"I opened a letter, that's all. I open all his letters at the office, of course, but this one was marked 'private and confidential.' I came in rather late that morning, and I was in such a hurry I didn't notice what it said on the envelope. I'd just finished reading it when Walter came in, and he was furious. He threw me out then and there—it was only yesterday."
"What was this letter about?" asked Mr. Kinsall.
"It was about your father's will," she told him; and suddenly Mr. Kinsall sat up. "It was from a man who's been to see him once or twice before—I've listened at the keyhole when they were talking," said the girl shamelessly, "and I gather that the will which was reported in the papers wasn't the last one your father made. This fellow—he's a solicitor— had got a later one, and Walter was trying to buy it from him. The letter I read was from the solicitor, and it said that he had decided to accept Walter's offer of ten thousand pounds for it."
Mr. Willie's eyes had recovered from their temporary shrinkage. During the latter part of her speech they had gone on beyond normal, and at the end of it they genuinely bulged. For a few seconds he was voiceless; and then he exploded.
"The dirty swine!" he gasped.
That was his immediate and inevitable reaction; but the rest of the news took him longer to grasp. If Walter was willing to pay ten thousand pounds for the will. . . . Ten thousand pounds! It was an astounding, a staggering figure. To be worth that, it could only mean that huge sums were at stake—and Willie could only see one way in which that could have come about. The second will had disinherited Walter. It had left all the Kinsall millions to him, Willie. And Walter was trying to buy it and destroy it—to cheat his out of his just inheritance.
"What's this solicitor's name?" demanded Willie hoarsely.
Patricia smiled.
"I thought you'd want that," she said. "Well, I know his name and address; but they'll cost you money."
Willie looked at the clock, gulped, and reached into a drawer for his cheque-book.
"How much?" he asked. "If it's within reason, I'll pay it."
She blew out a wreath of smoke and studied him calculatingly for a moment.
"Five hundred," she said at length.
Willie stared, choked, and shuddered. Then, with an expression of frightful agony on his predatory face, he took up his pen and wrote.
Patricia examined the cheque and put it away in her handbag. Then she picked up a pencil and drew the note-block towards her.
Willie snatched up the sheet and gazed at it tremblingly for a second.
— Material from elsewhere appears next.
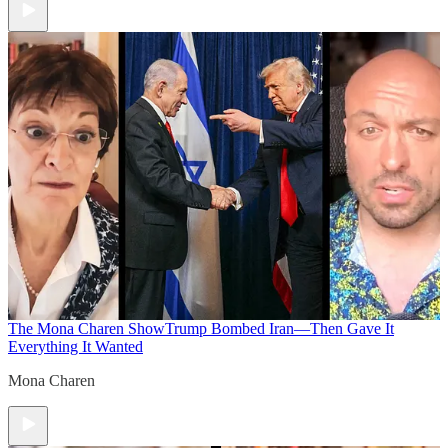
The Mona Charen Show
Trump Bombed Iran—Then Gave It
Everything It Wanted
Mona Charen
Then he heaved himself panting out of his chair and dashed for the hat-stand in the corner.
"Excuse me," he got out. "Must do something about it. Come and see me again. Goodbye."
Riding in a taxi to the address she had given him, he barely escaped a succession of nervous breakdowns every time a traffic stop or a slow-moving dray obstructed their passage. He bounced up and down on the seat, pulled off his hat, pulled out his watch, looked at his hat, tried to put on his watch, mopped his brow, craned his head out of the window, bounced, sputtered, gasped, and sweated in an anguish of impatience that brought him to the verge of delirium. When at last they arrived at the lodging-house in Bayswater which was his destination, he fairly hurled himself out of the cab, hauled out a handful of silver with clumsy hands, spilt some of it into the driver's palm and most of it into the street, stumbled cursing up the steps, and plunged into the bell with a violence which almost drove it solidly through the wall. While he waited, fuming, he dragged out his watch again, dropped it, tried to grab it, missed, and kicked it savagely into the middle of the street with a shrill squeal of sheer insanity; and then the door opened and a maid was inspecting him curiously.
"Is Mr. Penwick in?" he blurted.
"I think so," said the maid. "Will you come in?"
The invitation was unnecessary. Breathing like a man who had just run a mile without training, Mr. Willie Kinsall ploughed past her, and kicked his heels in a torment of suspense until the door of the room into which he had been ushered opened, and a tall man came in.
It seems superfluous to explain that this man's name was not really Penwick; and Willie Kinsall did not even stop to consider the point. He did look something like a solicitor of about forty, which is some indication of what Simon Templar could achieve with a black suit, a wing collar and bow tie, a pair of gold-rimmed pince-nez, and some powder brushed into his hair.
Willie Kinsall did not even pause to frame a diplomatic line of approach.
"Where," he demanded shakily, "is this will, you crook?"
"Mr. Penwick" raised his grey eyebrows.
"I don't think I have—ah—had the pleasure——"
"My name's Kinsall," said Willie, skipping about like a grasshopper on a hot plate. "And I want that will—the will you're trying to sell to my dirty swindling brother. And if I don't get it, I'm going straight to the police!"